Le considerazioni che Giorgio Goggi ha espresso il 24 giugno scorso sono interessanti e in buona misura condivisibili, ma credo che Goggi non affronti un aspetto più generale: come interagirebbe tale diverso assetto della struttura delle vie di comunicazione con la trasformazione in atto della città?
La riapertura dei Navigli creerà una quasi-isola nel centro di Milano. Le esigenze artistiche e ambientali bastano a giustifcare questo enorme investimento?
La riapertura dei Navigli andrebbe materialmente a ritagliare una quasi-isola del centro storico circondandola dall’acqua: se la rete dei Navigli aveva diversi significati e funzioni all’epoca della sua realizzazione, oggi dovrebbe rispondere a mutate esigenze estetiche, ambientali, artistiche (e probabilmente me ne sfuggono altre): sono tutte singolarmente condivisibili, ma sono sufficienti a giustificare tale investimento/cambiamento? Gli studi svolti hanno certamente affrontato questo aspetto, ma temo che le variabili sottostanti siano troppo volatili, in quanto è la città stessa come quadro di riferimento che sarà oggetto di forte trasformazione.

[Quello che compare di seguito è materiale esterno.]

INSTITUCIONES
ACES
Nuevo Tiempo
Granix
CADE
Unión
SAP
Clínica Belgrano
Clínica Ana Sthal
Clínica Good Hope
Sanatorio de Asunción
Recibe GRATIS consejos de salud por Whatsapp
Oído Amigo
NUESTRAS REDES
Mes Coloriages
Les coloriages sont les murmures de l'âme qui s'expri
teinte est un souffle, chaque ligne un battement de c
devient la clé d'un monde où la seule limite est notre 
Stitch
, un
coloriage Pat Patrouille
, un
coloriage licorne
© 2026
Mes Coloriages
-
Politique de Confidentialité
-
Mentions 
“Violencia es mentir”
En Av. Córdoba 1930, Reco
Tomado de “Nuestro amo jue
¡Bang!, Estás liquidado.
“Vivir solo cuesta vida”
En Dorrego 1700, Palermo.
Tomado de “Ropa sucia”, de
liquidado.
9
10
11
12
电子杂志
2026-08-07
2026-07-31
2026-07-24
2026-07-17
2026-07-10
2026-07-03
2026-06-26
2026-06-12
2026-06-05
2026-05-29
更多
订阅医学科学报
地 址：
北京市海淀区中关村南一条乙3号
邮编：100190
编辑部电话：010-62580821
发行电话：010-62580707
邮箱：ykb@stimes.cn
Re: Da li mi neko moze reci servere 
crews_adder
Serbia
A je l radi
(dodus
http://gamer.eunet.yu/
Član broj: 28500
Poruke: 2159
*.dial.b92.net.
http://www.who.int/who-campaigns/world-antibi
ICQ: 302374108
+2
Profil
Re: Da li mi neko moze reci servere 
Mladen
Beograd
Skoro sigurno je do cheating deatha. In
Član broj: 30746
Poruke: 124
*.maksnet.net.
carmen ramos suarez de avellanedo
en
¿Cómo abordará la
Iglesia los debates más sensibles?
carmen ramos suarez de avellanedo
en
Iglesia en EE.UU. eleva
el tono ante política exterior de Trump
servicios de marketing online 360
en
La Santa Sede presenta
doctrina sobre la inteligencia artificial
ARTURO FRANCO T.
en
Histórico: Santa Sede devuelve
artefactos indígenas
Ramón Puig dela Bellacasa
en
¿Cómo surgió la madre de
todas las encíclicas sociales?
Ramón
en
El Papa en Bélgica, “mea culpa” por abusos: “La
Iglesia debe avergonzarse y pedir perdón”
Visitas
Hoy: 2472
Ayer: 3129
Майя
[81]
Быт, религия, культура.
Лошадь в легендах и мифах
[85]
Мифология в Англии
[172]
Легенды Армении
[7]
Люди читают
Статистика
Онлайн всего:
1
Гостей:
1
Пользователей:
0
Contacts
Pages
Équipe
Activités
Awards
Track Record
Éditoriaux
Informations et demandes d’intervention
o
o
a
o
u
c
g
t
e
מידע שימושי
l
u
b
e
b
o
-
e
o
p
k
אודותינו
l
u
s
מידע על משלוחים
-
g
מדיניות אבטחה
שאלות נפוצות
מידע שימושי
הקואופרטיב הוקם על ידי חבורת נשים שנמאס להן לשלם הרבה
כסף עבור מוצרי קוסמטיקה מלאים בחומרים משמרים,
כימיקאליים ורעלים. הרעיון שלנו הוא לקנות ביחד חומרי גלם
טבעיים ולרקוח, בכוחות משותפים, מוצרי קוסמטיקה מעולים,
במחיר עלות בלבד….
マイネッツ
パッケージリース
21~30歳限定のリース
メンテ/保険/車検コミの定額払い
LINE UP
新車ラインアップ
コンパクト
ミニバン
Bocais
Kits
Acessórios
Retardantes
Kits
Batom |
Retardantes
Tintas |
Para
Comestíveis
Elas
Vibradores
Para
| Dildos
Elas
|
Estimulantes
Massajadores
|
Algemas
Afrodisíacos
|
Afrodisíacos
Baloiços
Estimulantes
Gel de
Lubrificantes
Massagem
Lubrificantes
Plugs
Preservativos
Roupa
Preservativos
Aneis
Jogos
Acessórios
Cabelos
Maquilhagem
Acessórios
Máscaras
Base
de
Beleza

Nei prossimi anni, o meglio decenni, la quasi-isola del Centro Storico cosa diventerà? È evidente il fenomeno dello spostamento di molte funzioni terziarie (bancarie in primo luogo, Unicredit credo sia un apripista, non un caso isolato) verso nuove ubicazioni in nuove centralità esterne, dovuta a nuove condizioni ed esigenze che la congestione (e il valore) del centro non offrono più. La domanda che mi pongo è: cosa sarà, chi e come utilizzerà il centro storico di Milano liberato da grandi superfici di uffici di altostanding?